BEGIN Records
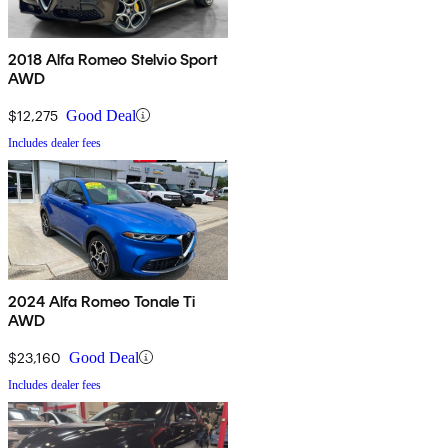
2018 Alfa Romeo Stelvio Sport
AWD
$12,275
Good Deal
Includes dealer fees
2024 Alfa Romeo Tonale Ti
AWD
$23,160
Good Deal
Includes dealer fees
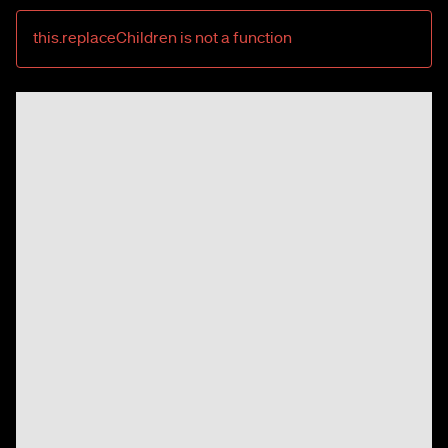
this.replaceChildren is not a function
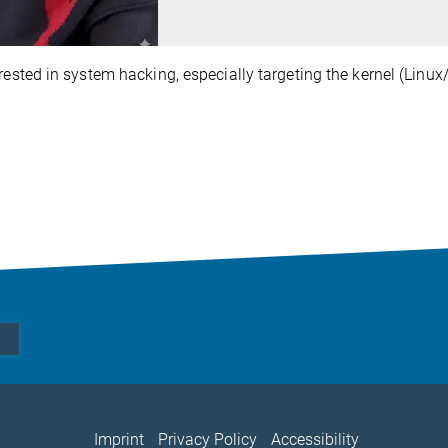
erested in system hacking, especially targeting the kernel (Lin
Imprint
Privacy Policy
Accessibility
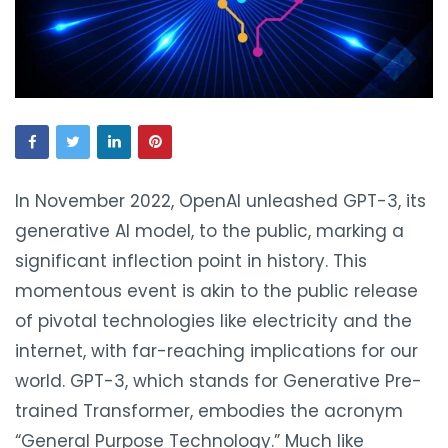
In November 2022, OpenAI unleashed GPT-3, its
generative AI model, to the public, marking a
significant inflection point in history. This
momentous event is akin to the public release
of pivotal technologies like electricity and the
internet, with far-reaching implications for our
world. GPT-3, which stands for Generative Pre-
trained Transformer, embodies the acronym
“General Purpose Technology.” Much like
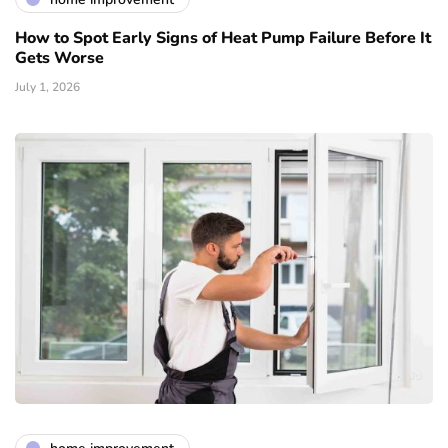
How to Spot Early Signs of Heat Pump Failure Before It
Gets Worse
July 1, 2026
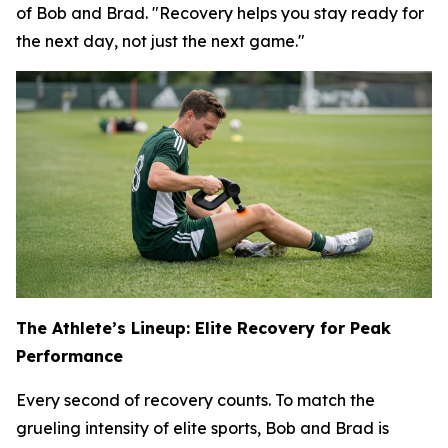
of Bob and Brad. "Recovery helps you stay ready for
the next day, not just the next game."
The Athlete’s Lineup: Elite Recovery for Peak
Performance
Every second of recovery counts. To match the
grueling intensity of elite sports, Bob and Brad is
END Records
BEGIN Records
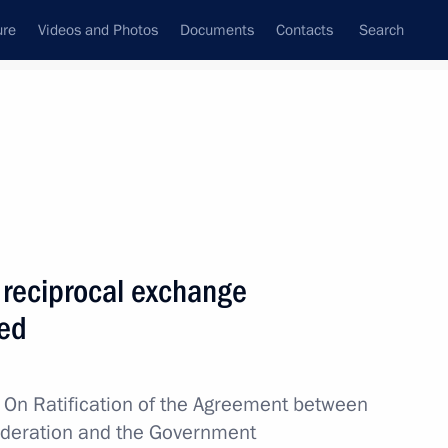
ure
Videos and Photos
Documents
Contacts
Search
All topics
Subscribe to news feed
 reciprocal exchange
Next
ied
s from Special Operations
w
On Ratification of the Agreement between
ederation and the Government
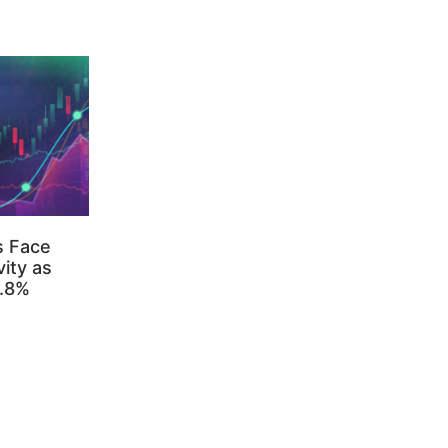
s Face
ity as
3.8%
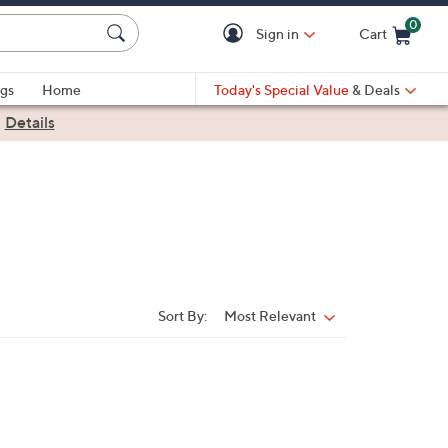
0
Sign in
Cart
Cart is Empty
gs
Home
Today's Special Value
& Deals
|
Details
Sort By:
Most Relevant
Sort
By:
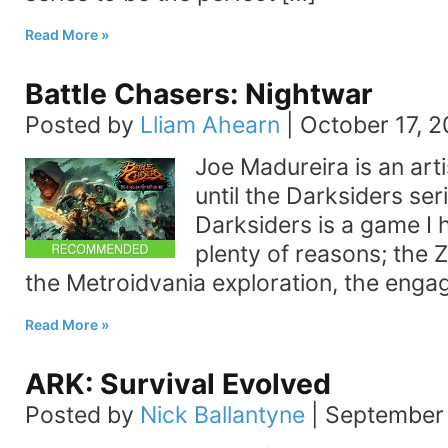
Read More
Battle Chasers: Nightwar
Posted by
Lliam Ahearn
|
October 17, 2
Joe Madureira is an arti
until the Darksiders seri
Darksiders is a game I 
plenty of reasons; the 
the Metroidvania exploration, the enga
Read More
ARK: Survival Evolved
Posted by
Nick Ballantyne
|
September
END Records
**The task:**
If the string "public" is in a line of the entries, pick that line out.

**Answer area:**
generative AI model, to the public, marking a
momentous event is akin to the public release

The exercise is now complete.